EXERCISE REQUIREMENTS: In the records below, find the line containing "к воспитанию, есть", then reproduce that line and every one after it to the end, exactly and alone.

*** Opening of EXERCISE INPUT ***

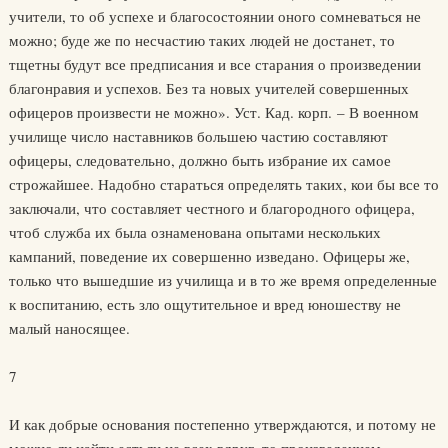
учители, то об успехе и благосостоянии оного сомневаться не
можно; буде же по несчастию таких людей не достанет, то
тщетны будут все предписания и все старания о произведении
благонравия и успехов. Без та новых учителей совершенных
офицеров произвести не можно». Уст. Кад. корп. – В военном
училище число наставников большею частию составляют
офицеры, следовательно, должно быть избрание их самое
строжайшее. Надобно стараться определять таких, кои бы все то
заключали, что составляет честного и благородного офицера,
чтоб служба их была ознаменована опытами нескольких
кампаний, поведение их совершенно изведано. Офицеры же,
только что вышедшие из училища и в то же время определенные
к воспитанию, есть зло ощутительное и вред юношеству не
малый наносящее.
7
И как добрые основания постепенно утверждаются, и потому не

*** Close of EXERCISE INPUT ***

FINAL ANSWER:
к воспитанию, есть зло ощутительное и вред юношеству не
малый наносящее.
7
И как добрые основания постепенно утверждаются, и потому не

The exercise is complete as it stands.